ENEMY WITH BENEFITS || ANALISA DENOV

5.4K 187 15
                                    

Happy 100k+ views!❤️

Ups! Gambar ini tidak mengikuti Pedoman Konten kami. Untuk melanjutkan publikasi, hapuslah gambar ini atau unggah gambar lain.

Happy 100k+ views!❤️

•••

     "Pemilihan kelompok sama dengan kemarin."

Retha memutar mata dengan malas saat Alan mengusir orang yang duduk di sebelahnya, mendaratkan bokong sambil menyeringai lebar.

     "Eits, mau kemana?" Alan menahan tangannya yang ingin beranjak.

     ""Protes ke dosen."

     Kedua netra hitam lelaki itu melebar, "Tidak, kenapa mau protes?"

     "Terakhir kali hanya aku dan Denov yang mengerjakan, kau sibuk pergi entah kemana," Retha menyilangkan tangan di depan dada, "Sekarang karena Denov tidak ada, aku tak ingin terjebak denganmu."

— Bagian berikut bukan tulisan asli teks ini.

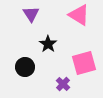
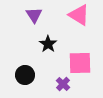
purple triangle: moved 3 px right, 1 px down
pink square: moved 4 px left; rotated 15 degrees clockwise
black circle: moved 8 px down
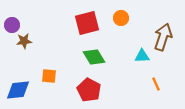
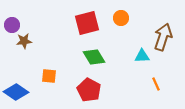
blue diamond: moved 2 px left, 2 px down; rotated 40 degrees clockwise
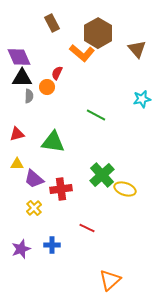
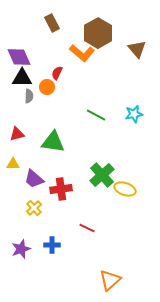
cyan star: moved 8 px left, 15 px down
yellow triangle: moved 4 px left
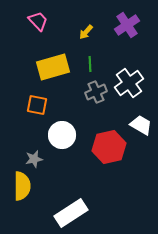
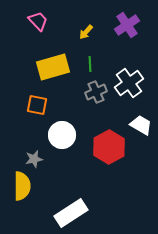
red hexagon: rotated 16 degrees counterclockwise
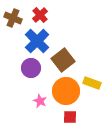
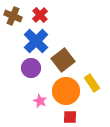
brown cross: moved 2 px up
blue cross: moved 1 px left
yellow rectangle: rotated 36 degrees clockwise
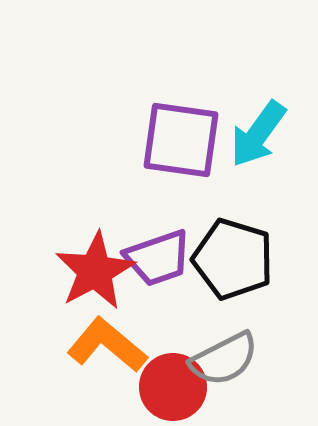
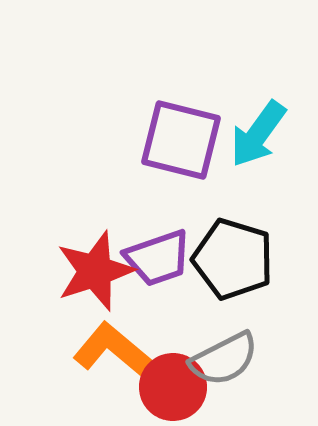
purple square: rotated 6 degrees clockwise
red star: rotated 10 degrees clockwise
orange L-shape: moved 6 px right, 5 px down
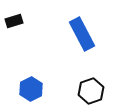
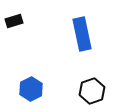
blue rectangle: rotated 16 degrees clockwise
black hexagon: moved 1 px right
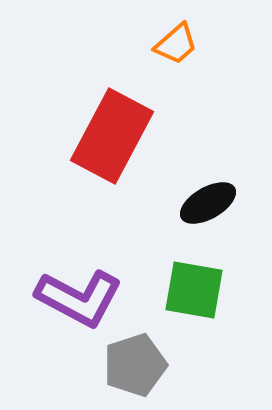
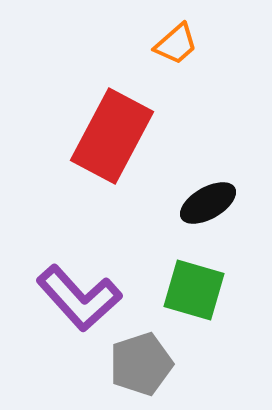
green square: rotated 6 degrees clockwise
purple L-shape: rotated 20 degrees clockwise
gray pentagon: moved 6 px right, 1 px up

     "Aku akan membantumu."

     Alan jadi kikuk saat pandangan tajam Retha terarah padanya sarat akan keraguan, "Janji."

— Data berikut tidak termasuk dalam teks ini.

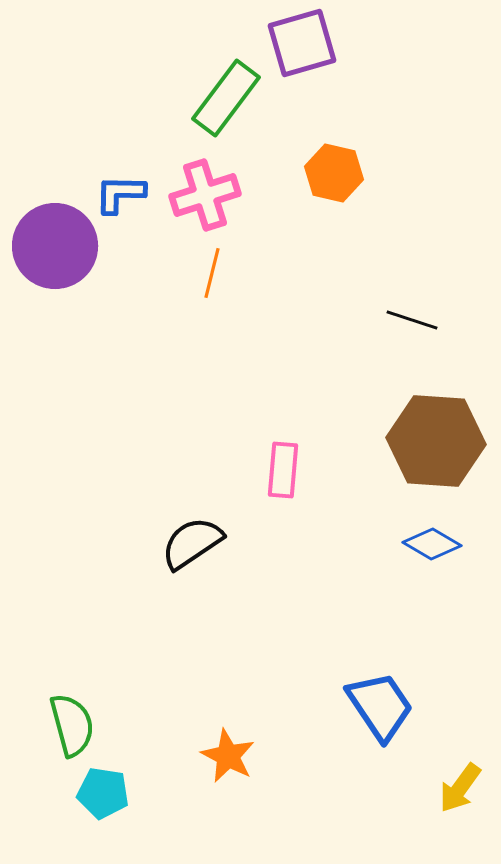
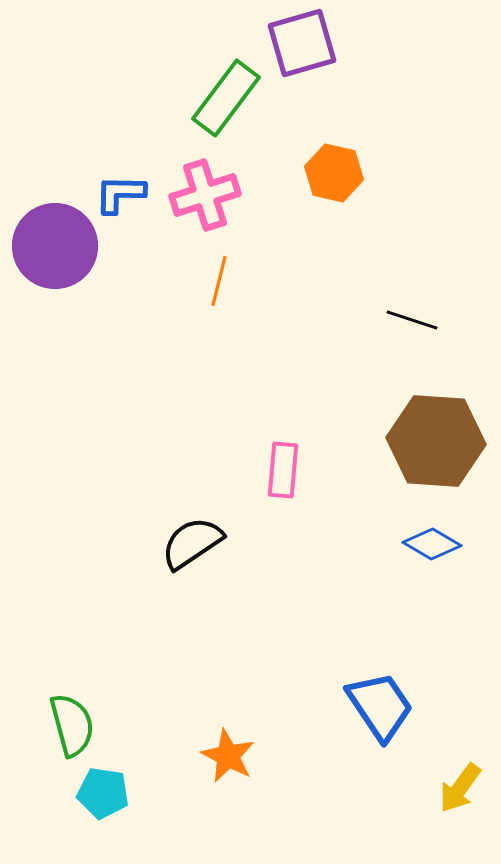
orange line: moved 7 px right, 8 px down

Wanita itu menghembuskan nafas lelah, sepertinya dia harus menghadapi lelaki ini untuk beberapa hari ke depan.

Menganggap Retha setuju, Alan melebarkan senyum dan duduk dengan santai, membuka ponsel. Tentu sebelum ponselnya melayang diambil seseorang.

     "Tidak ada bermain hp jika belum selesai." Retha memerintah tegas, memasukkan benda persegi panjang itu ke dalam kantongnya.

     Alan memanyunkan bibir cemberut, "5 menit?"

     "Hentikan, Al. Itu membuatku ingin muntah." ucapnya menunjuk bibir tipis lelaki itu.

     "Ini? Bukannya kau suka, ya?" Alan memiringkan kepala bertingkah sok polos, "Kemarin saat dadamu kukecup kau meminta lebih, bahkan sampai mendesah keras. Bagaimana bunyinya? Ahh, Alan-"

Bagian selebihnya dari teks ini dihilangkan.